In the Multiple Descent paper, the test loss as a function of number of parameters of special case of linear regression is highly controlled for in both under-parametrized and over-parametrized regimes.

Authors prove:

- Existence of multiple descent in the generalization curve.
- That the number of descents can be designed.

#### How is the multiple descent achieved?

The problem is linear regression without regularization with true linear model of zero. Where all labels contain an error \( y_i = 0 + \varepsilon_i \), which is normally distributed around zero.

However, the features have all different distribution. The authors select them, such that they can control the generalization curve. Each feature \( x_i \) is distributed either as a Gaussian mixture \( N^{mix}_{\sigma_1, 1} \) or as a standard Gaussian \( N(0, \sigma) \) . The data dimension is the feature count.

The model parameter count is increased by adding new features and corresponding labels to the data. Note that for given generated data and labels, the optimal linear model can be calculated in a single step. Authors then draw generalization curve as average test-loss normalized by the feature count (dimension) as a function of feature count.

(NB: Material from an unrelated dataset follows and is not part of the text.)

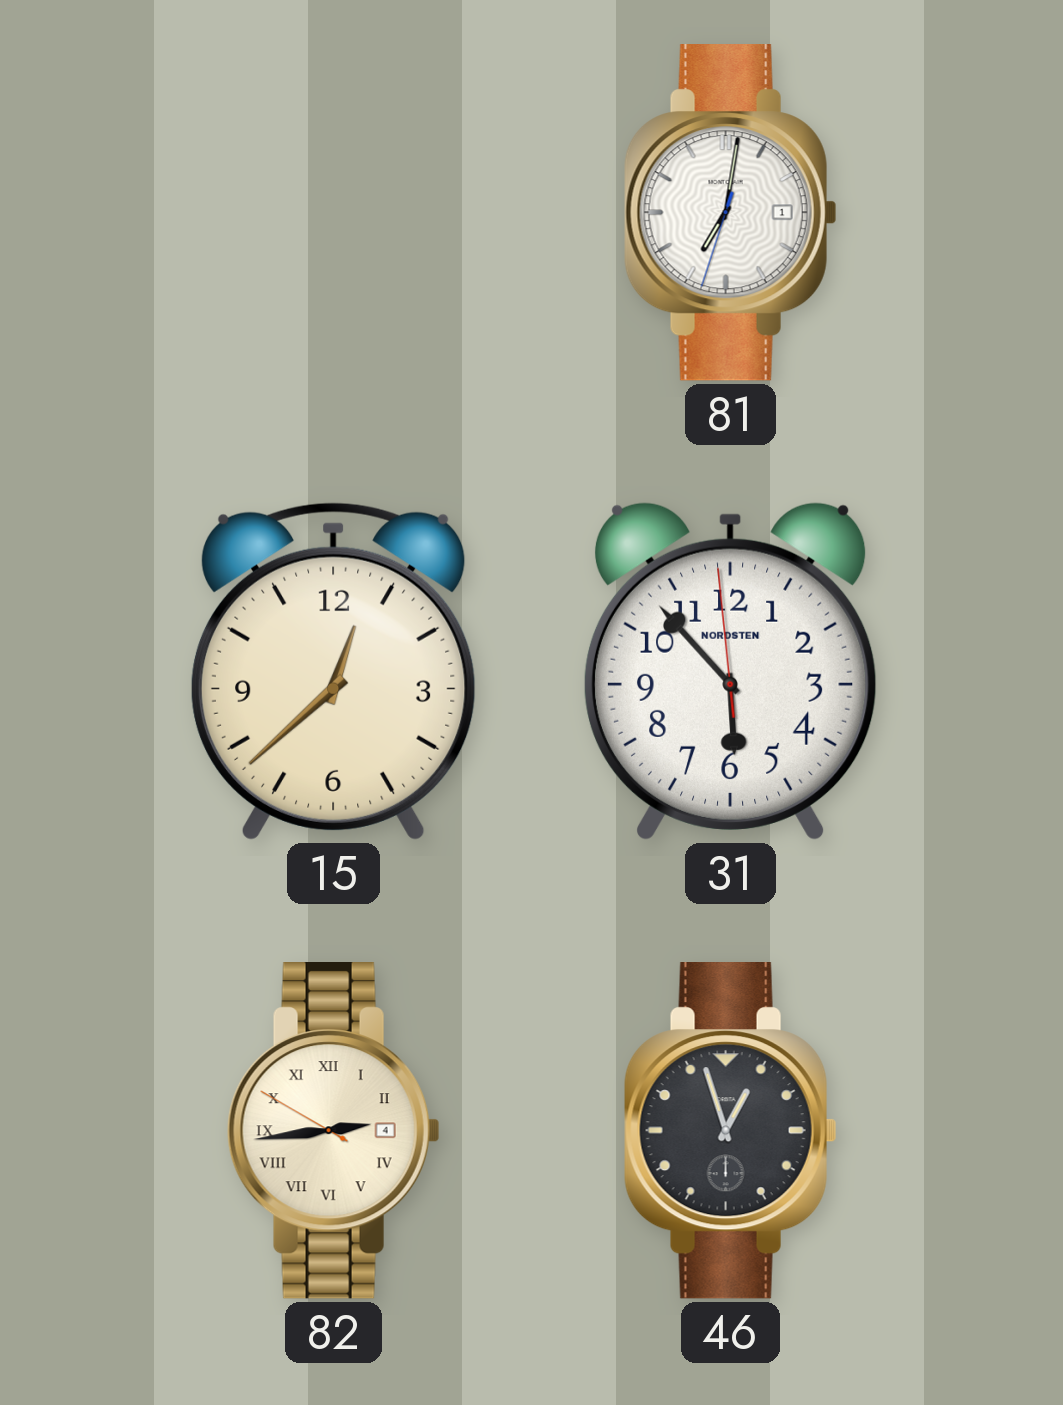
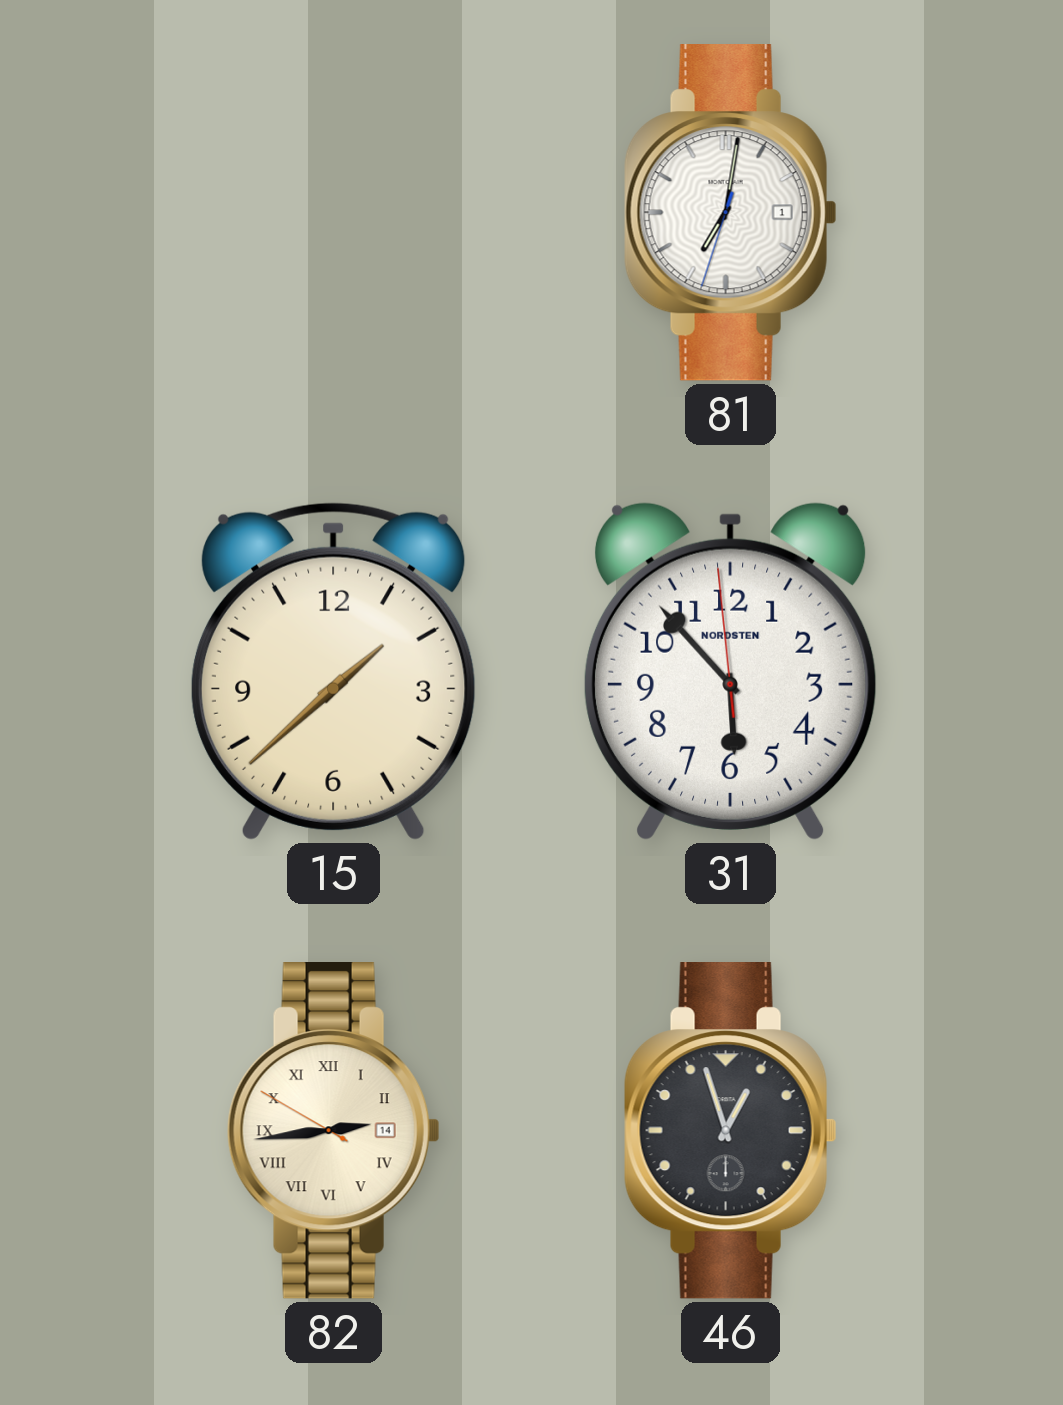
15: 12:38 -> 1:38
82 date: 4 -> 14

There is an bug in the generalization curve image above. The paper proves that the generalization curve can be pushed up if we introduce a gaussian mixture feature right after a standard gaussian. That makes sense, as gaussian mixture is easier to “mis-learn” than standard gaussian.

While this is completely artificial model, it still interesting that we can have arbitrary number of descents contrary to the bias-variance dilemma.